## Assignment
Leave the pictures out. Transcribe exactly every line from the start of the records through the one containing "[Discord] (617, 2138)".

## Given records

═══

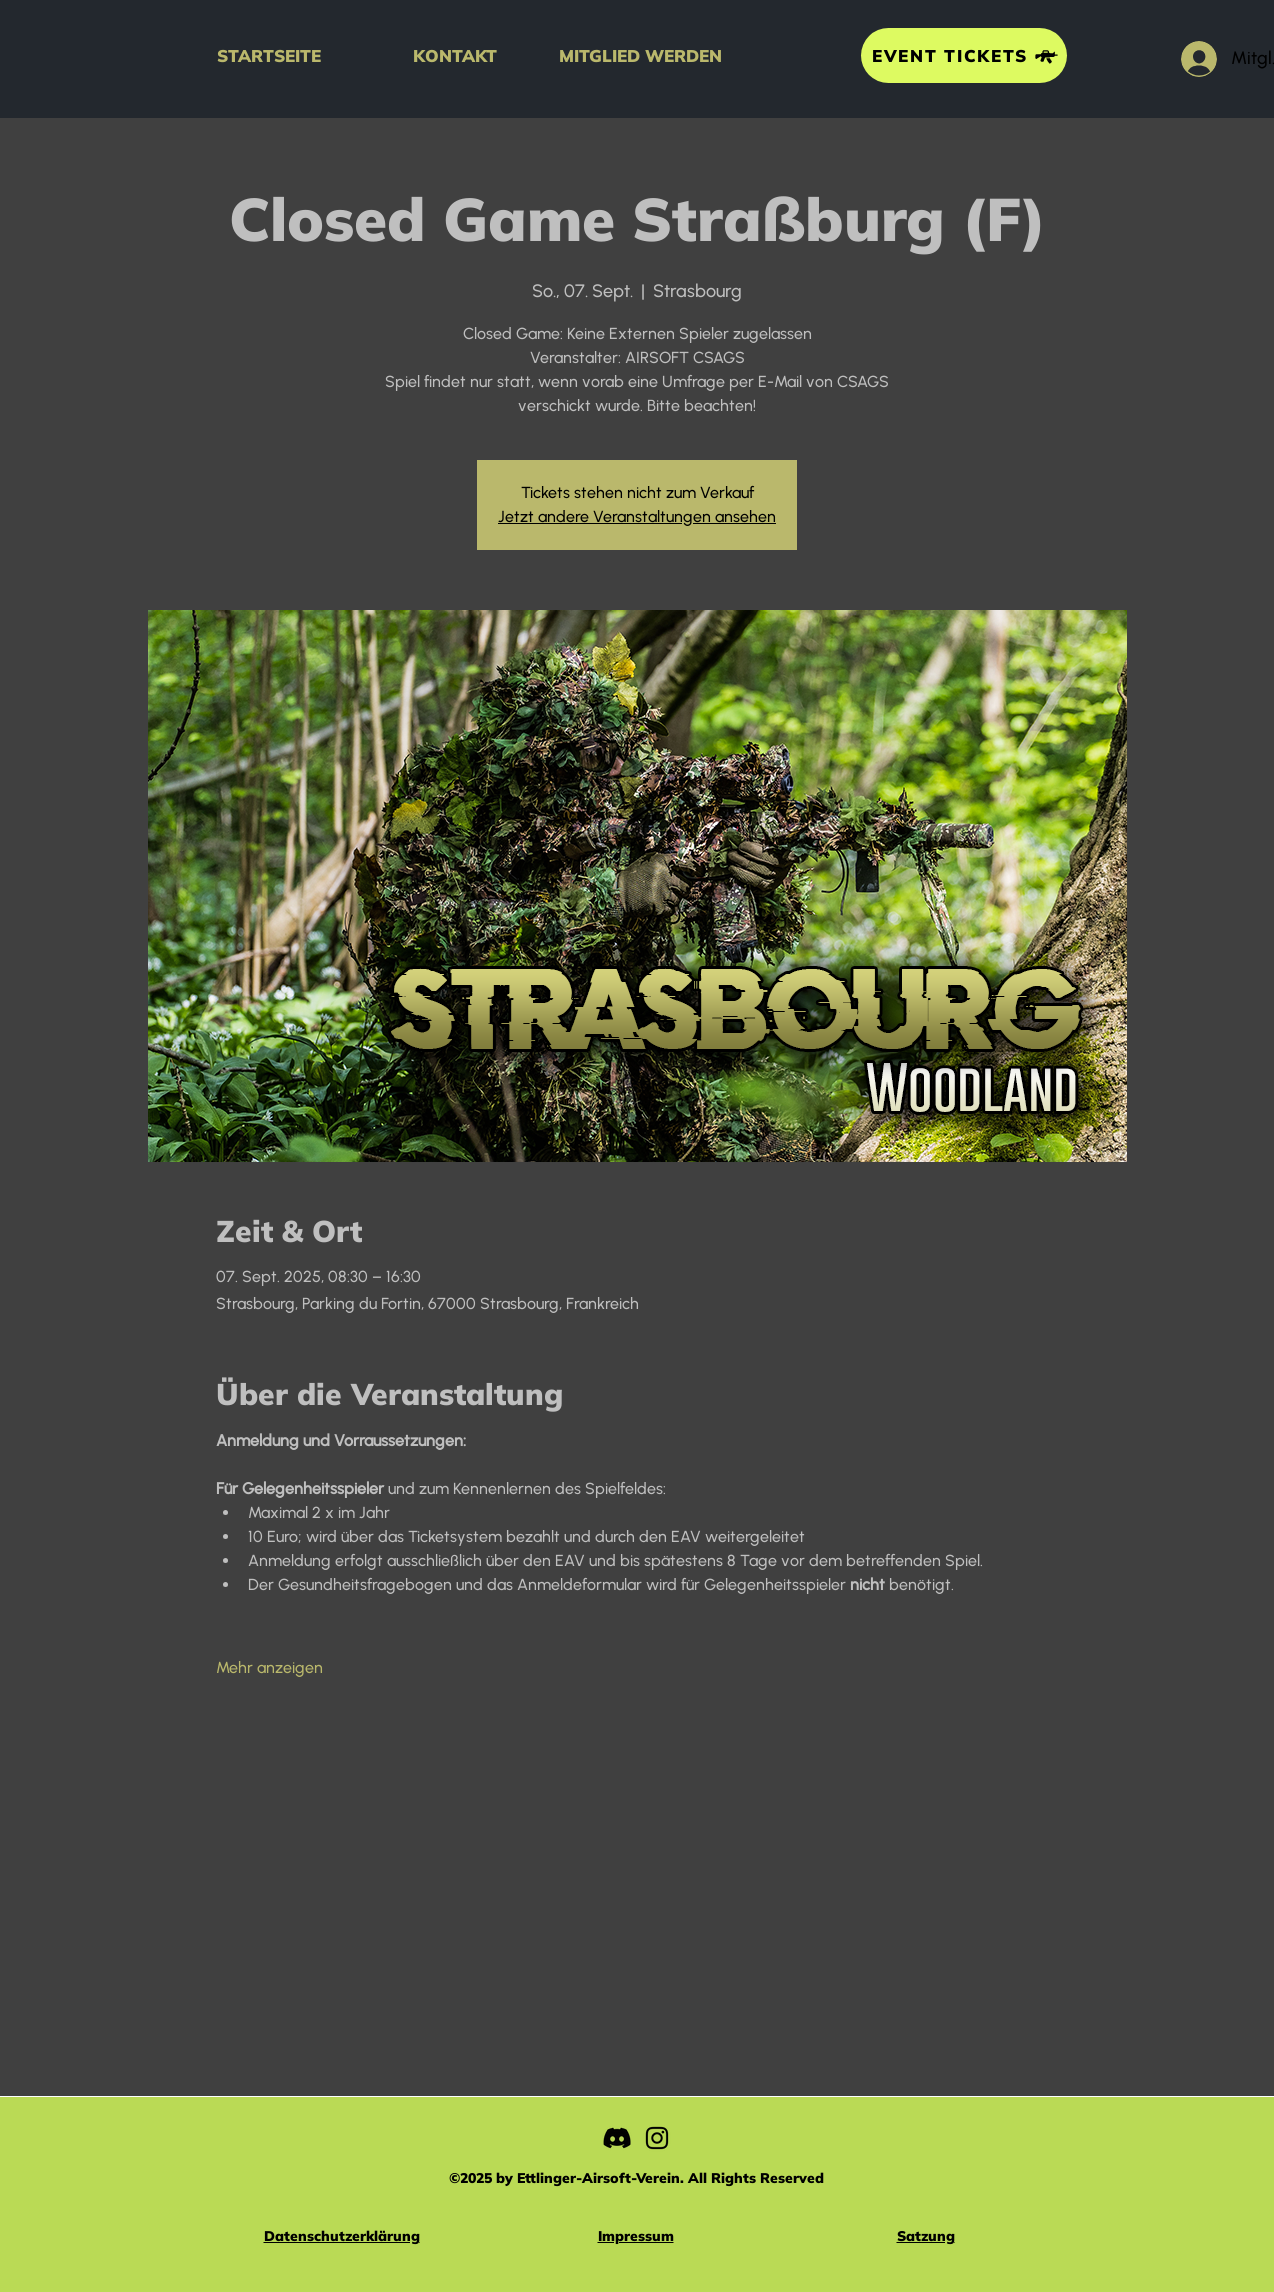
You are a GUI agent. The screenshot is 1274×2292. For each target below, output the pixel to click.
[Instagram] (657, 2138)
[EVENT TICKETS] (964, 55)
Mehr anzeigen (269, 1667)
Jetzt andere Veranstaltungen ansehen (637, 516)
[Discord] (617, 2138)
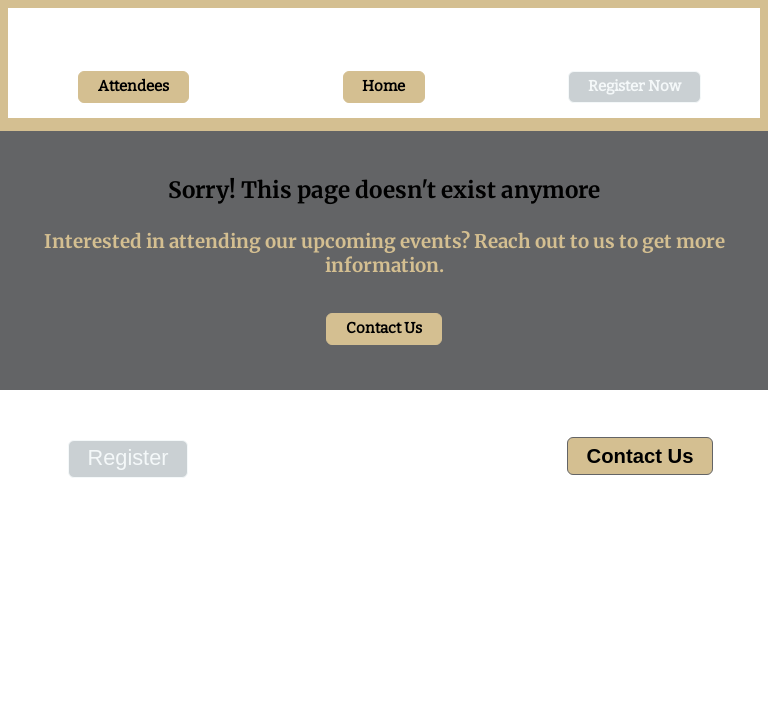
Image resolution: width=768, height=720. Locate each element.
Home (383, 86)
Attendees (133, 86)
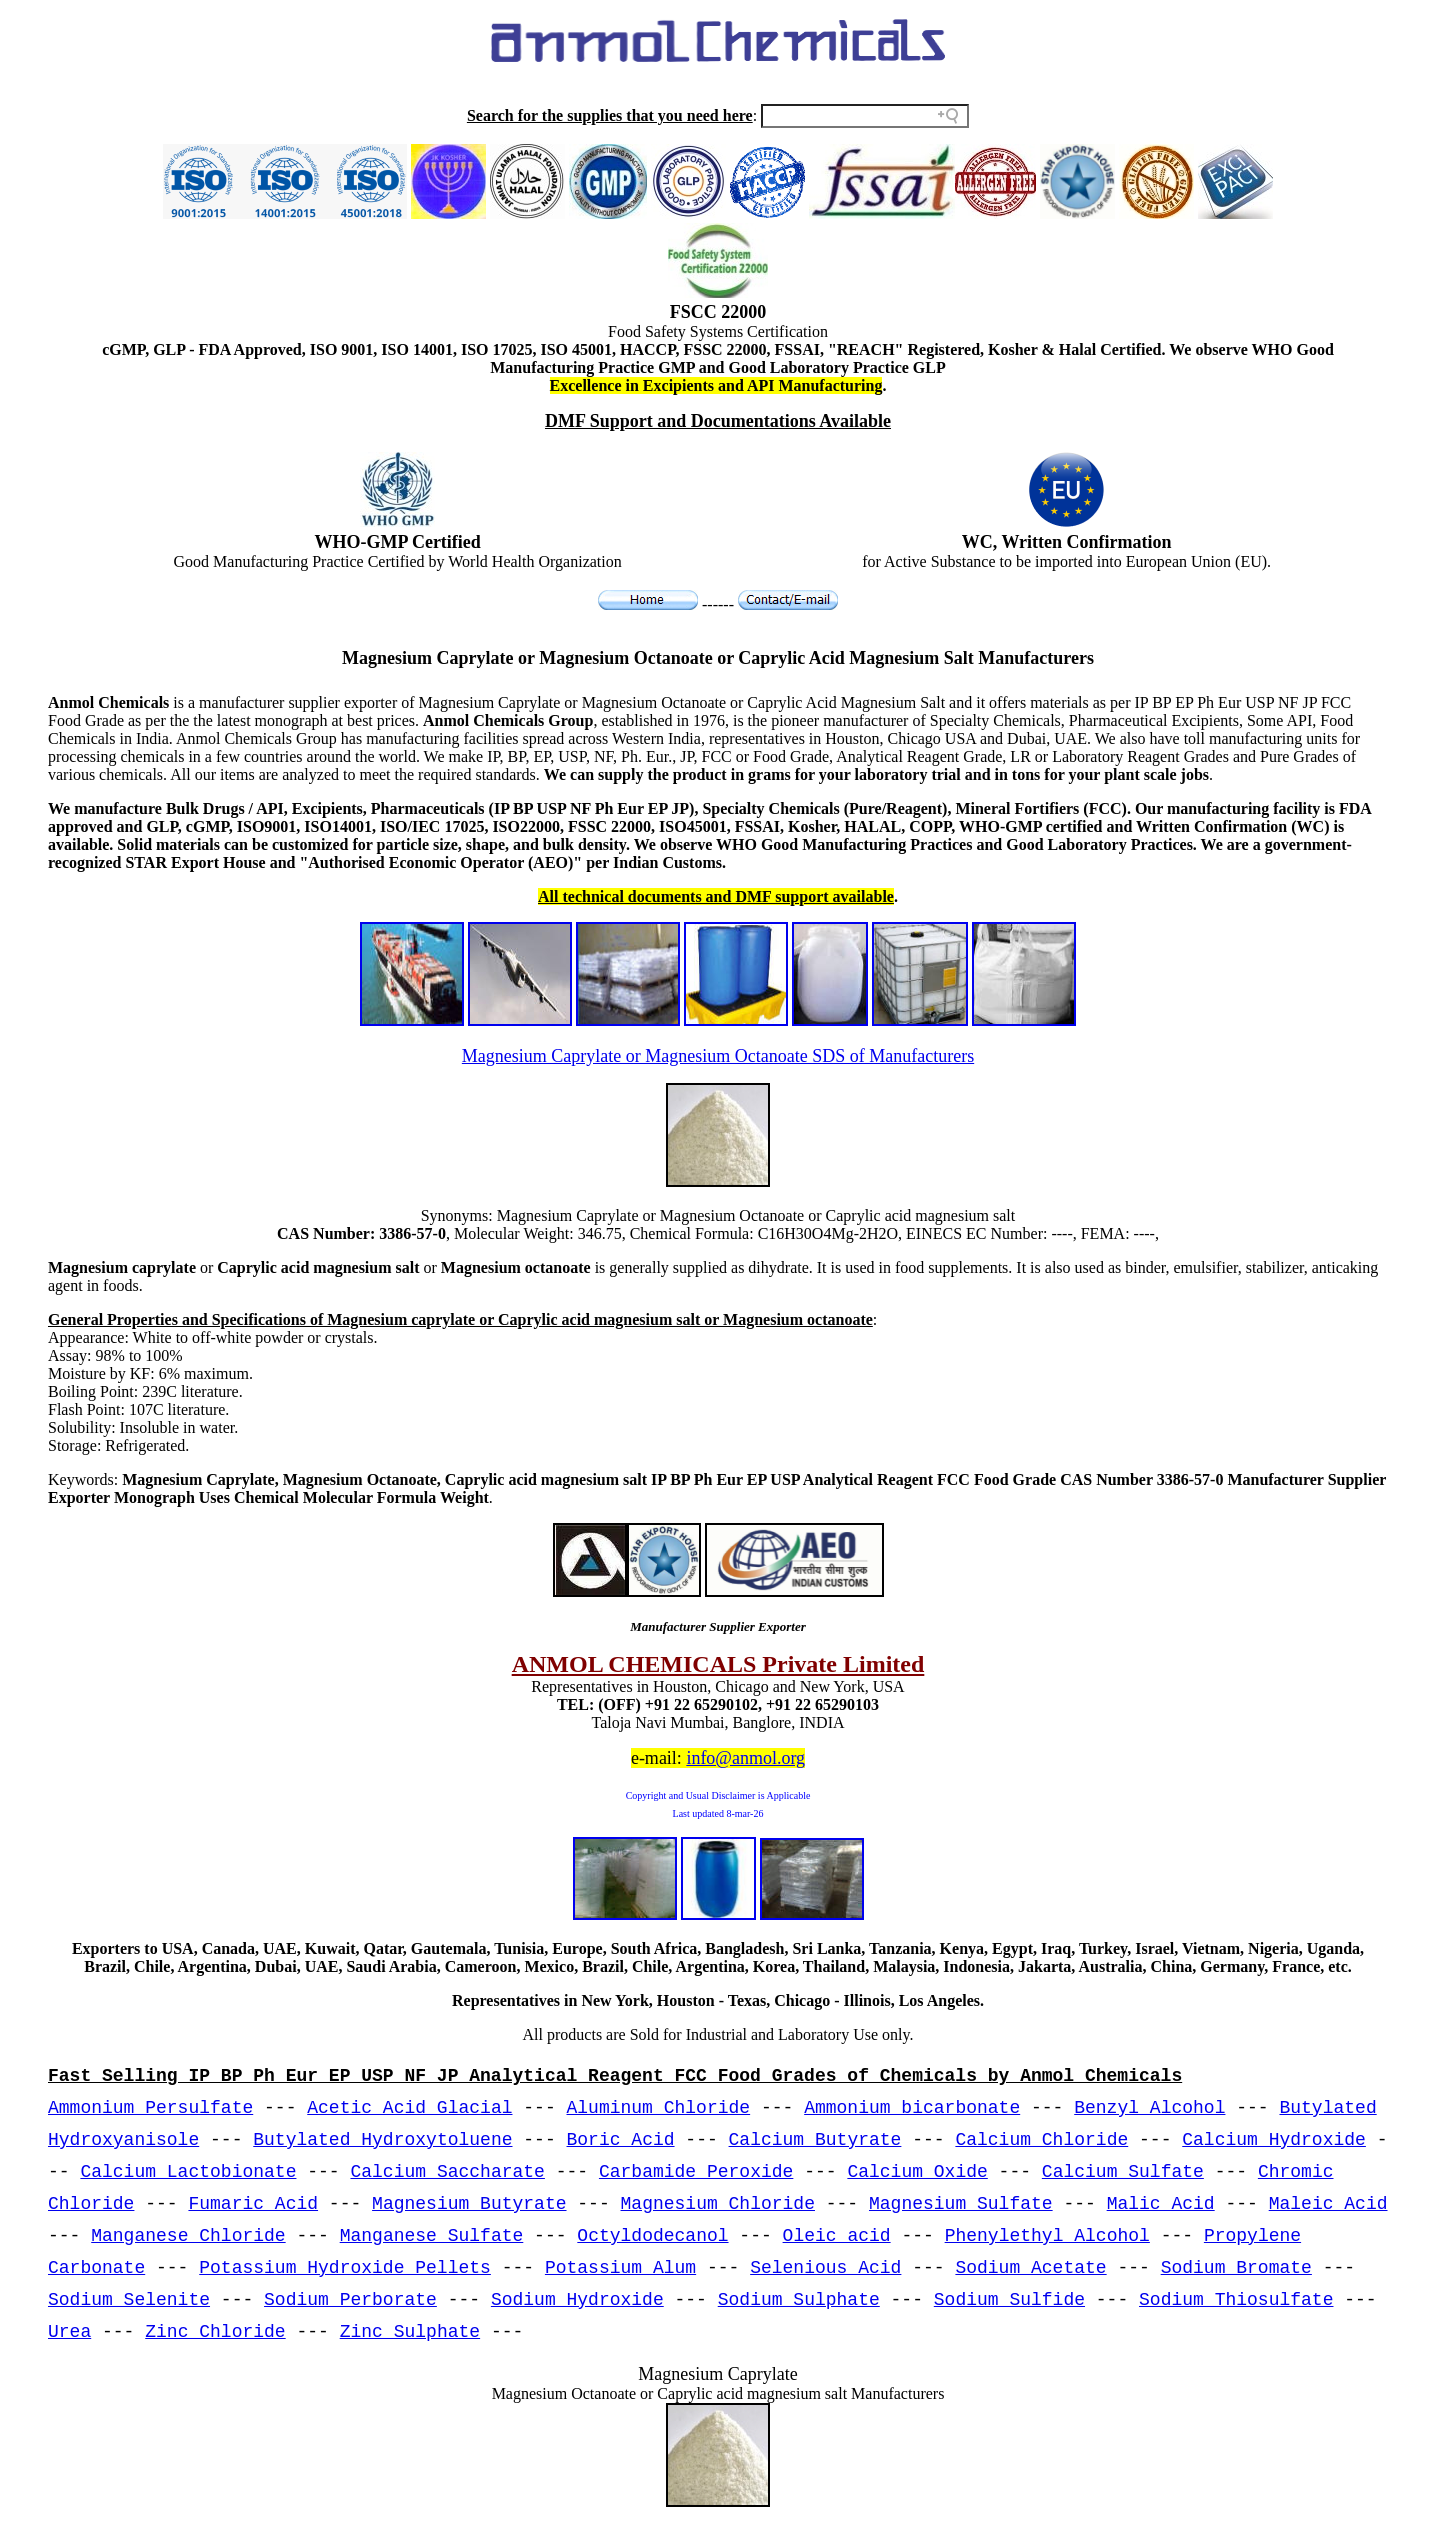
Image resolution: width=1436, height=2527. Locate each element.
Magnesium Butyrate (469, 2204)
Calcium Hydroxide (1274, 2140)
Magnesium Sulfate (961, 2204)
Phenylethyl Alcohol (1047, 2236)
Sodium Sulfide (1009, 2300)
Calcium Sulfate (1123, 2172)
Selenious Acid (825, 2268)
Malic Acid (1161, 2204)
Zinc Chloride (215, 2332)
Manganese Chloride (188, 2236)
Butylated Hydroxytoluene (382, 2140)
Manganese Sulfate (432, 2236)
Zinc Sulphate (410, 2332)
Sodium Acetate (1030, 2268)
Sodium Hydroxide (577, 2300)
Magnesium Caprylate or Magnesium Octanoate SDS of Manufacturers (718, 1056)
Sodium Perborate (350, 2300)
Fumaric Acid (253, 2204)
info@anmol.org (745, 1758)
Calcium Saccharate (447, 2172)
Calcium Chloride (1041, 2140)
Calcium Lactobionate (188, 2172)
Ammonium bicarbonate (912, 2108)
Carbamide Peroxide (696, 2172)
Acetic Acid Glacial (409, 2108)
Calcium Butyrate (815, 2140)
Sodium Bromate (1236, 2268)
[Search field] (865, 116)
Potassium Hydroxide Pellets (345, 2268)
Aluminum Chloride (659, 2108)
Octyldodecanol (652, 2236)
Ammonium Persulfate (150, 2108)
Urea (69, 2332)
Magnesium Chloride (718, 2204)
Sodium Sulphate (799, 2300)
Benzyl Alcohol (1149, 2108)
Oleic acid (837, 2236)
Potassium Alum (620, 2268)
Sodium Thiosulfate (1236, 2300)
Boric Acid (621, 2140)
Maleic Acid (1328, 2204)
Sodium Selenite (129, 2300)
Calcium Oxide (917, 2172)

═══

## Problem solution
You are a GUI agent. The screenshot is 1274×2292. For each target below, output the pixel to click.
[Instagram] (657, 2138)
[EVENT TICKETS] (964, 55)
Mehr anzeigen (269, 1667)
Jetzt andere Veranstaltungen ansehen (637, 516)
[Discord] (617, 2138)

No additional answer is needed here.